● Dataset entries

******

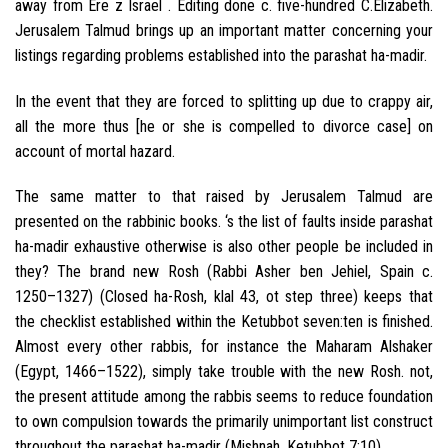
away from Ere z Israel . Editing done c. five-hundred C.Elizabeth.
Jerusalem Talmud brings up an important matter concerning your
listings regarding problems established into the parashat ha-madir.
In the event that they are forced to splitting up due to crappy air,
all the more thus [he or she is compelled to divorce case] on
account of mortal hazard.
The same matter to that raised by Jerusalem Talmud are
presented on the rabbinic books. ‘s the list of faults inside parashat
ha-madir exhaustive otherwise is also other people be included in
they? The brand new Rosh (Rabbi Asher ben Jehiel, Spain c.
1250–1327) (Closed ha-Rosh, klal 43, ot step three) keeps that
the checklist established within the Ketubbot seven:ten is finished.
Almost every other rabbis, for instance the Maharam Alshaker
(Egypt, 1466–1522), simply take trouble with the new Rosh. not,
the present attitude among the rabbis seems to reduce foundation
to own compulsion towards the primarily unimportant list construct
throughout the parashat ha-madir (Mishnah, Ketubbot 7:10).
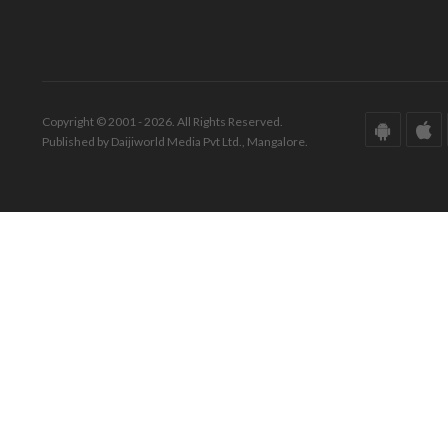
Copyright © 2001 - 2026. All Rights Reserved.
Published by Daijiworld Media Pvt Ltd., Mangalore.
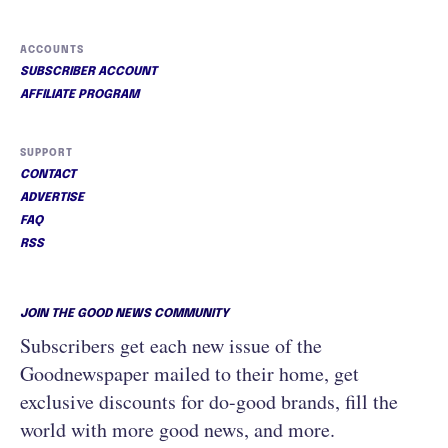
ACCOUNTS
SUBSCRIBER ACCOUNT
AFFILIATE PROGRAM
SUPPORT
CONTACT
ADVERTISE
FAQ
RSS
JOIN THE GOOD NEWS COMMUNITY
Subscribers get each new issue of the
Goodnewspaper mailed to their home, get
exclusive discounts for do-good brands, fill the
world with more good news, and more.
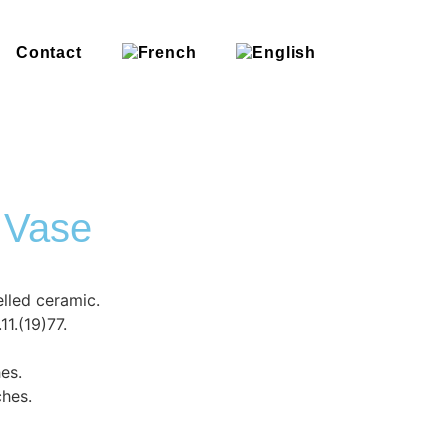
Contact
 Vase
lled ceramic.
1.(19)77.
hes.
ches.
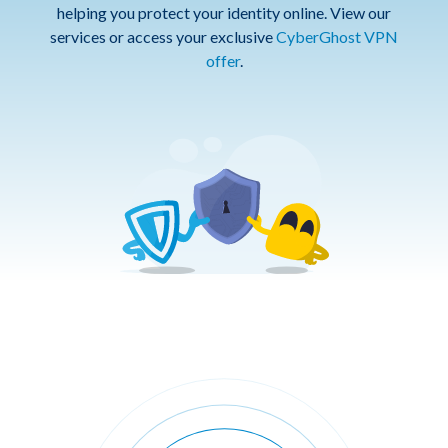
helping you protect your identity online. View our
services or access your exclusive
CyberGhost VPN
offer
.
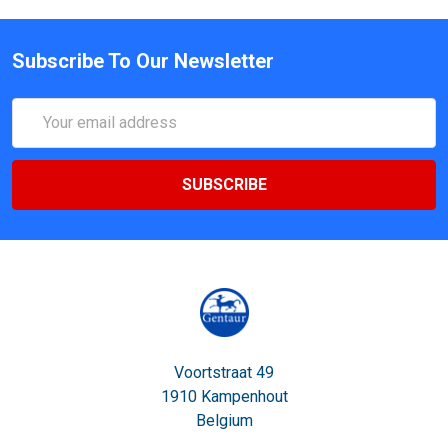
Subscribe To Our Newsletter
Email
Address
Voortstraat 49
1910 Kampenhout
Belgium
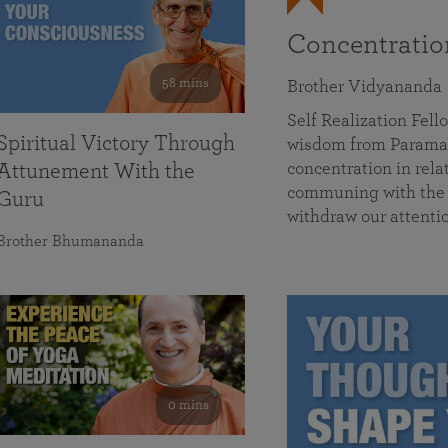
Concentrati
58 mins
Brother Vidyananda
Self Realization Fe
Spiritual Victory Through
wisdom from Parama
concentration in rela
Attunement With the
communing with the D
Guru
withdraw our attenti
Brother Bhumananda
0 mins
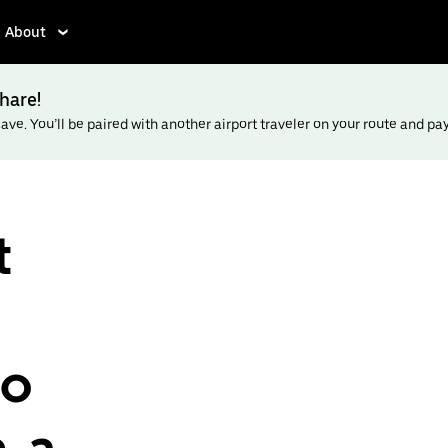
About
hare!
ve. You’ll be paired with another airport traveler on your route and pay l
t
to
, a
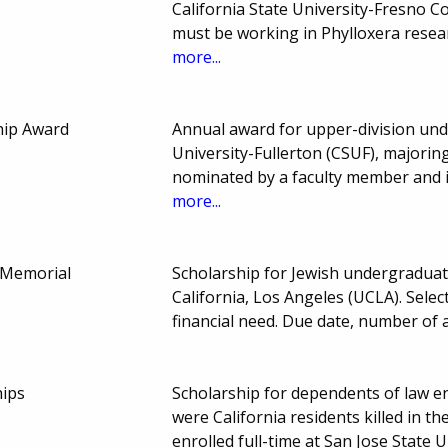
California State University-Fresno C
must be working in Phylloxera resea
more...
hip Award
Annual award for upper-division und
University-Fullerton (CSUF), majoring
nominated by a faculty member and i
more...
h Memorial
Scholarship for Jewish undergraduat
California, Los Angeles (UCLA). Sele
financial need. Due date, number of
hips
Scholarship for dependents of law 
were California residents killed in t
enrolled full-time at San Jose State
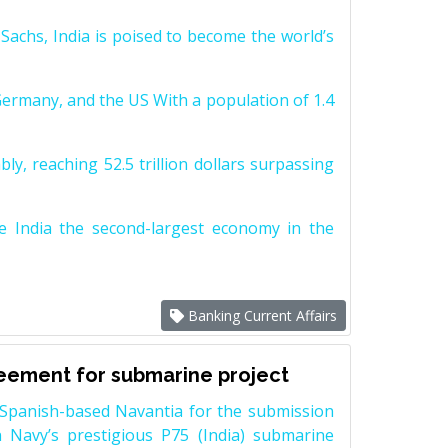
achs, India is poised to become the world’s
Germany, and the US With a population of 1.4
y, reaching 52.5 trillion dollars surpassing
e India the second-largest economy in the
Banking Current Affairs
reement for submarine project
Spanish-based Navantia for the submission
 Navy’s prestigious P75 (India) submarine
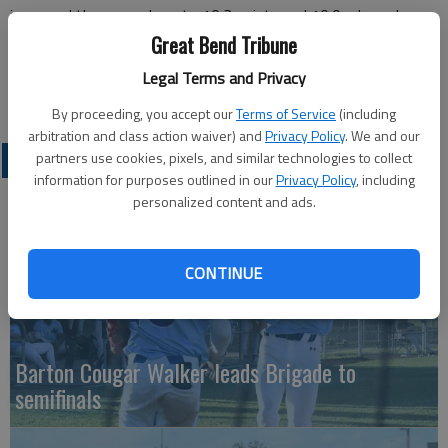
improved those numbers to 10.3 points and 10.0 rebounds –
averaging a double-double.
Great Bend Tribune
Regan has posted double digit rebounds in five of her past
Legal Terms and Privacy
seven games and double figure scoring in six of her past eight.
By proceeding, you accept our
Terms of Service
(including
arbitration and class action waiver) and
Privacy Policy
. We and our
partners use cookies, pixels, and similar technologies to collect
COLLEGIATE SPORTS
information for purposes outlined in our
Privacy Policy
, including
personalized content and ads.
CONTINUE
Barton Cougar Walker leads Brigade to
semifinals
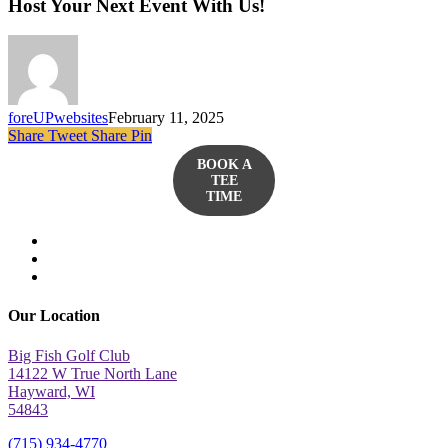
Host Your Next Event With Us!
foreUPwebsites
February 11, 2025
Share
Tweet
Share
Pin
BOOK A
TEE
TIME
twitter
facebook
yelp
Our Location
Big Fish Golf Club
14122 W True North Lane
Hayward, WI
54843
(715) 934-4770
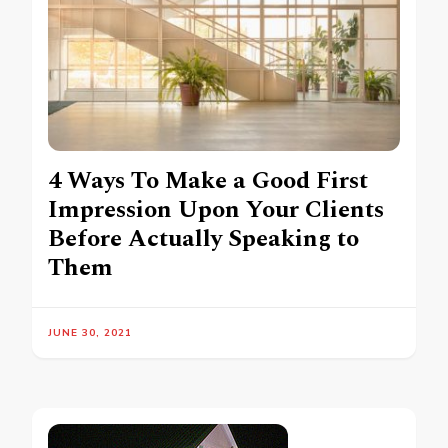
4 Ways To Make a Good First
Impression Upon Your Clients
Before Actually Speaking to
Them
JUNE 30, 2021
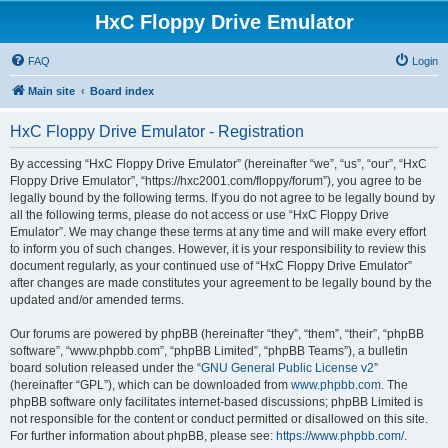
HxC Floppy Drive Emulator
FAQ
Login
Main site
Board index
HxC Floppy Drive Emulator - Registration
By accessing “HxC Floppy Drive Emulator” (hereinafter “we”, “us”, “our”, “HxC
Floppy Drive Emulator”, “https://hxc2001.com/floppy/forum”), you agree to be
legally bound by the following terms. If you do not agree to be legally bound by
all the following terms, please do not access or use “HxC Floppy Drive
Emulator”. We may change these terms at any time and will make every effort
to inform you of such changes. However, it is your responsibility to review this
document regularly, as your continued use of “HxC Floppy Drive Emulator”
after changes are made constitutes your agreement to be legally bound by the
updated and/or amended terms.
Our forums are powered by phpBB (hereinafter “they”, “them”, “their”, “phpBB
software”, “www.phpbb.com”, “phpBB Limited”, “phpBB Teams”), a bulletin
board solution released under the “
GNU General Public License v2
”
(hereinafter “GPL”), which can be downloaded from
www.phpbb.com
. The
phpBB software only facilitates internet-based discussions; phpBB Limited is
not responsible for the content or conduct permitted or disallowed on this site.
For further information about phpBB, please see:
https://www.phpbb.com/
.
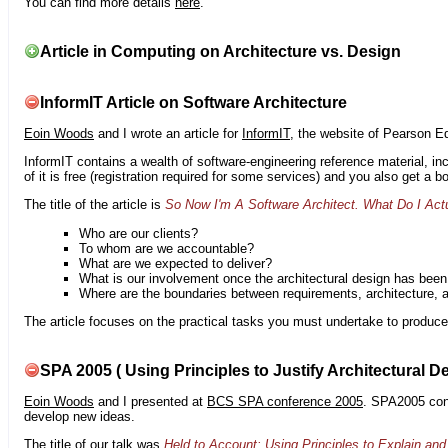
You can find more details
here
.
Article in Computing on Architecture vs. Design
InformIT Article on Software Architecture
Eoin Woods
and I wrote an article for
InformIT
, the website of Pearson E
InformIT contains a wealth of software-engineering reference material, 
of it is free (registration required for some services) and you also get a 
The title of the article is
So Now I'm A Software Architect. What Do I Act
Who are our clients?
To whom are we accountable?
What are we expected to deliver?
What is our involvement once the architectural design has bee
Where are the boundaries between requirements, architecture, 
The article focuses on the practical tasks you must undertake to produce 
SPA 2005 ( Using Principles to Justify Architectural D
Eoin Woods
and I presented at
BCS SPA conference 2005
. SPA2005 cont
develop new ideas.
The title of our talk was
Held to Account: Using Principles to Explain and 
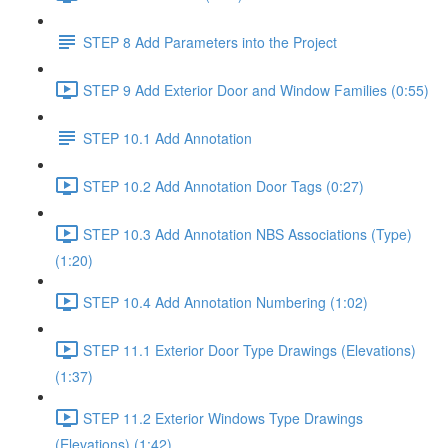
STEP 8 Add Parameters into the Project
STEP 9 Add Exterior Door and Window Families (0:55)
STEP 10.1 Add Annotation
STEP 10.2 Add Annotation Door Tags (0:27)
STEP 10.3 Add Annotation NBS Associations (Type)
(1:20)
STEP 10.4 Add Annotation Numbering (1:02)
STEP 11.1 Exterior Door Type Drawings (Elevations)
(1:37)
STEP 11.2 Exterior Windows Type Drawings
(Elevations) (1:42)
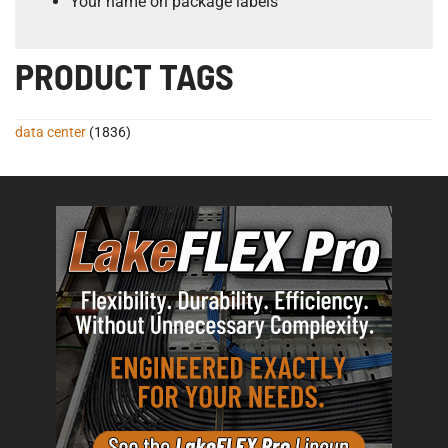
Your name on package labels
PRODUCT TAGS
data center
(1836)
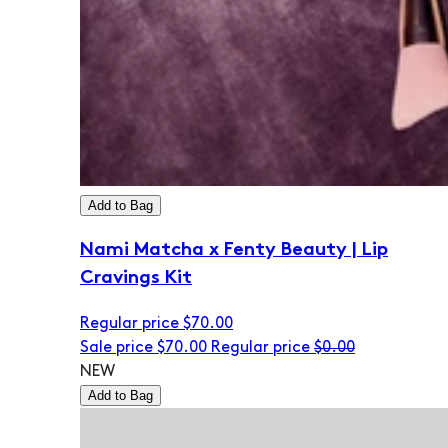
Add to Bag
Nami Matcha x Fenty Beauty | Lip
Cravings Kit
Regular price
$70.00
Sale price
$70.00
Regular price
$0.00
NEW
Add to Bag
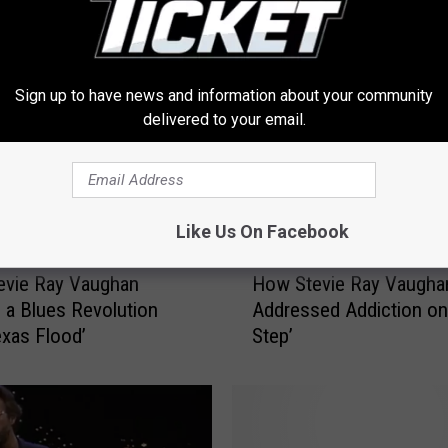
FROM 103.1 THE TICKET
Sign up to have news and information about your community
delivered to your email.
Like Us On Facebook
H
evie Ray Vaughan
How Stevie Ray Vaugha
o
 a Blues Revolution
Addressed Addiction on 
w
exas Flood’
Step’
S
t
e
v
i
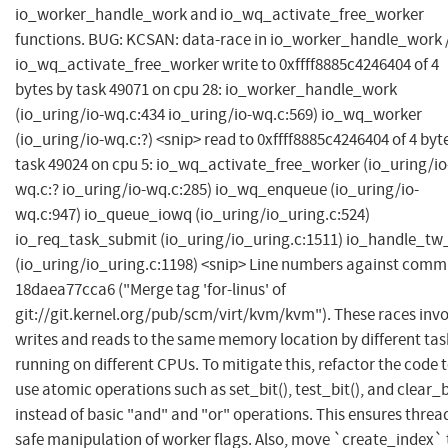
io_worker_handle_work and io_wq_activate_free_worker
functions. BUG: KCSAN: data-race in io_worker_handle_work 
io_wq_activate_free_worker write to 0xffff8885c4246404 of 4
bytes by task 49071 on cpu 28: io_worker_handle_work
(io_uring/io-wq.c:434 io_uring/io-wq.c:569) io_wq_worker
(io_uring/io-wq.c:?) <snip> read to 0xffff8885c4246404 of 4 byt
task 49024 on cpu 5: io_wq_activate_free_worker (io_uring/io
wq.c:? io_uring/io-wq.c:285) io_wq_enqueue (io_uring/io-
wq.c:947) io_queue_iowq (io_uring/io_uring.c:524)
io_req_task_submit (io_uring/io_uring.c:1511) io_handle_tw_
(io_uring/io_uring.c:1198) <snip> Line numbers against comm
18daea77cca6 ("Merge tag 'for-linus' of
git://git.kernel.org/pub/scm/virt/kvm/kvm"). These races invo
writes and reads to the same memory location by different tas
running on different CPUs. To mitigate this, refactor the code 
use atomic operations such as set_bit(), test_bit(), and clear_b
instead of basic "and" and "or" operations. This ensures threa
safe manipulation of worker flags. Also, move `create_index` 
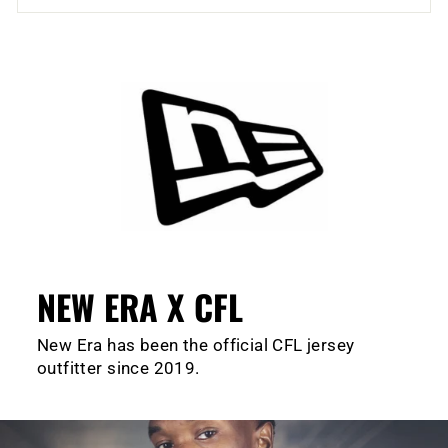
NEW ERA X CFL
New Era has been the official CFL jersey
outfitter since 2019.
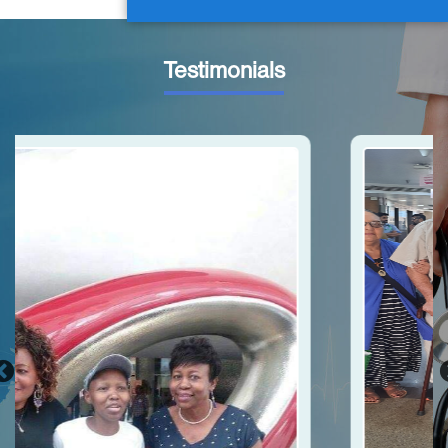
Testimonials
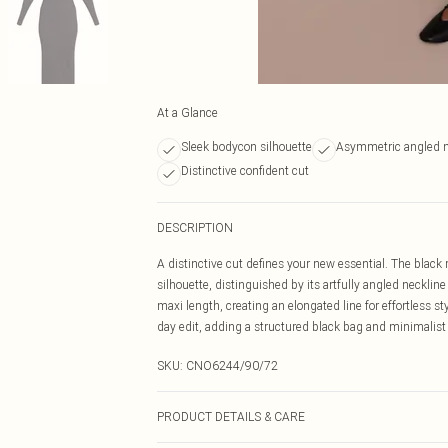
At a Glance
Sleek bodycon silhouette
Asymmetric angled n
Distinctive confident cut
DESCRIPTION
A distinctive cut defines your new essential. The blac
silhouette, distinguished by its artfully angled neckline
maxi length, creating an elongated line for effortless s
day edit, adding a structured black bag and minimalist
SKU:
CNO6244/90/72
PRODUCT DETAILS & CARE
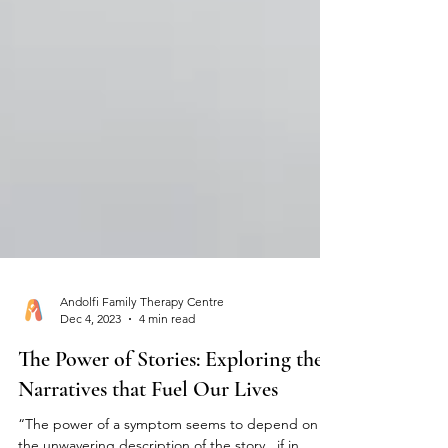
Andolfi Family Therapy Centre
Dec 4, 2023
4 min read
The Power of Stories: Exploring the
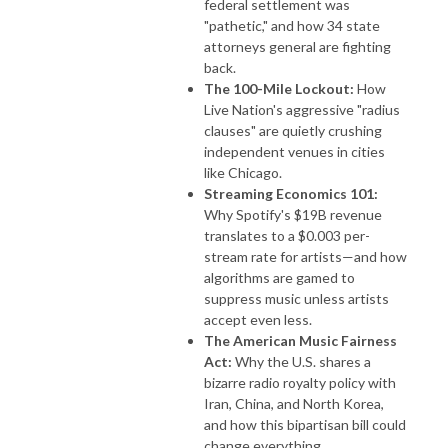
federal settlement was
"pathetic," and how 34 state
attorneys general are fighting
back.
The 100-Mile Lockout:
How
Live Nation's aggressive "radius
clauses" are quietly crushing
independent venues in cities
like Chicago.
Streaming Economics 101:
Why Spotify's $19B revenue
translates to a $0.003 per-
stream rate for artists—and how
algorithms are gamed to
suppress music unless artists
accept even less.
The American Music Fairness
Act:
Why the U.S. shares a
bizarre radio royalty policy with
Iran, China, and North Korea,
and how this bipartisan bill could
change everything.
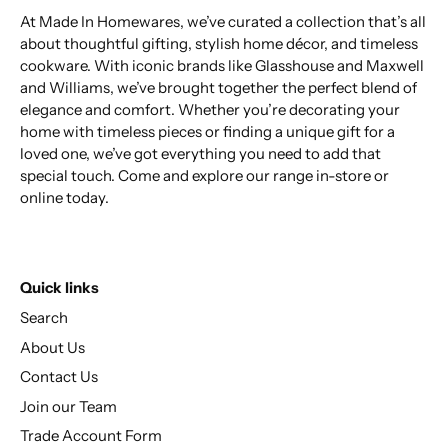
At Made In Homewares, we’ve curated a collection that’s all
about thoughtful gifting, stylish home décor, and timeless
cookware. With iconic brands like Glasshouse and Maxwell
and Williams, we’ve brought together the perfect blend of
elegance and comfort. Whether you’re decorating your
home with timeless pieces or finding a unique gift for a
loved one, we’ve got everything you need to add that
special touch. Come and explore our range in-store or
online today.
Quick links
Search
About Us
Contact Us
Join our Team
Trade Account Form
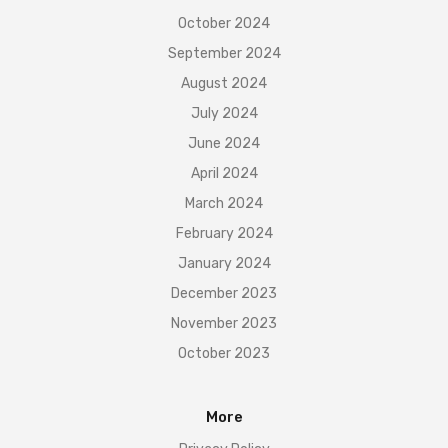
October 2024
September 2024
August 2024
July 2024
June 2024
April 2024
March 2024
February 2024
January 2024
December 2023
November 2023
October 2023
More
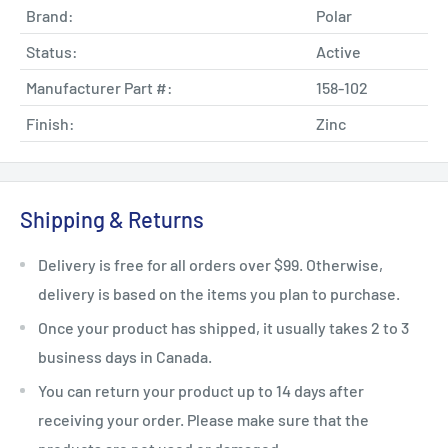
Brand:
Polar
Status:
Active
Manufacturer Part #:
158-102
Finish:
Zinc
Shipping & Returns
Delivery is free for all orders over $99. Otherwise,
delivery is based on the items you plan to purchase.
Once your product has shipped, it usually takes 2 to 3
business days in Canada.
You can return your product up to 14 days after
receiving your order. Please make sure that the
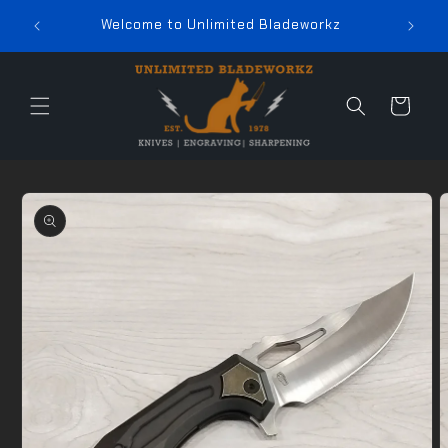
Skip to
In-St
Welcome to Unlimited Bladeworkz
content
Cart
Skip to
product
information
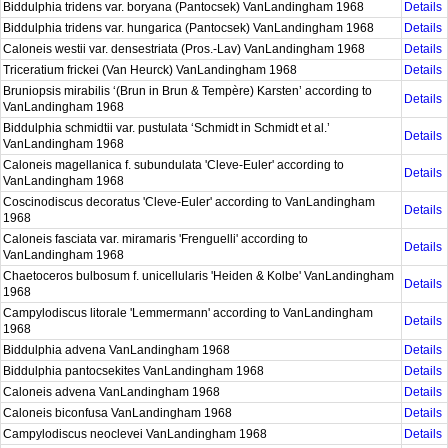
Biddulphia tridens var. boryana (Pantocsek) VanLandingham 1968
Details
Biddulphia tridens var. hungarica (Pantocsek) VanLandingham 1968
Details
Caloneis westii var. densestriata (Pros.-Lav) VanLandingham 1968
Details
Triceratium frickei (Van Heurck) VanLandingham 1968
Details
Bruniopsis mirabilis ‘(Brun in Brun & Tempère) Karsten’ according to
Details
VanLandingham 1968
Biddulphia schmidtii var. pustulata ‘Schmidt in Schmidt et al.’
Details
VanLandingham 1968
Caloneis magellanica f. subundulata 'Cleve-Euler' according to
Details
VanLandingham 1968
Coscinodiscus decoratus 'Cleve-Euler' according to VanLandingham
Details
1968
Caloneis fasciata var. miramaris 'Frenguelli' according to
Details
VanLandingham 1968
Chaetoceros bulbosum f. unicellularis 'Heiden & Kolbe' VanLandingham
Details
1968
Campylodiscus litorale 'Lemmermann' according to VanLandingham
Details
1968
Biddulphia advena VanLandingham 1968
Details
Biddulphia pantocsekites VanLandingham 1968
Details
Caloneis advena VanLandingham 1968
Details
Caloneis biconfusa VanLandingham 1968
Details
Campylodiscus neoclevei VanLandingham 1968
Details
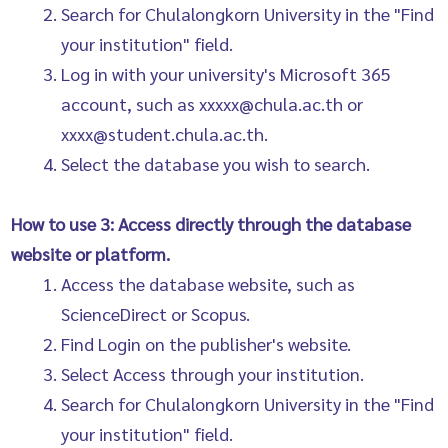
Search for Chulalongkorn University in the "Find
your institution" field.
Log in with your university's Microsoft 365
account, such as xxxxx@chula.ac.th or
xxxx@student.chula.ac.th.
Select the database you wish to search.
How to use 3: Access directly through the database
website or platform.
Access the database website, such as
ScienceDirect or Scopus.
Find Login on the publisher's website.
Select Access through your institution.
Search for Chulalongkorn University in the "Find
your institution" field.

******

Copy word for word only the lines above from the one with "Addressed Addiction on" through the one with "wq.c:? io_uring/io-wq.c:285) io_wq_enqueue". Leave pictures out.

● RESULT BELOW
Addressed Addiction on 
w
exas Flood’
Step’
S
t
e
v
i
io_worker_handle_work and io_wq_activate_free_worker
functions. BUG: KCSAN: data-race in io_worker_handle_work 
io_wq_activate_free_worker write to 0xffff8885c4246404 of 4
bytes by task 49071 on cpu 28: io_worker_handle_work
(io_uring/io-wq.c:434 io_uring/io-wq.c:569) io_wq_worker
(io_uring/io-wq.c:?) <snip> read to 0xffff8885c4246404 of 4 byt
task 49024 on cpu 5: io_wq_activate_free_worker (io_uring/io
wq.c:? io_uring/io-wq.c:285) io_wq_enqueue (io_uring/io-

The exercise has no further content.